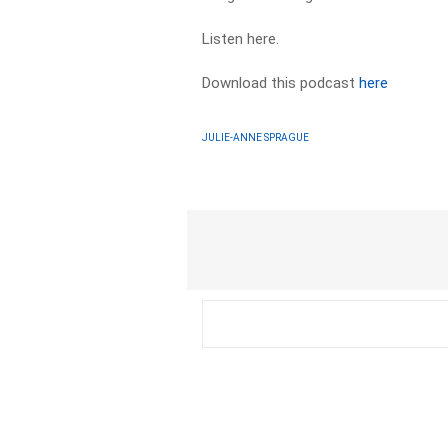
Listen here.
Download this podcast
here
JULIE-ANNE SPRAGUE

_____

# Work order
Print all the lines above exactly as they are, but without the pictures.

# Written response
Listen here.
Download this podcast
here
JULIE-ANNE SPRAGUE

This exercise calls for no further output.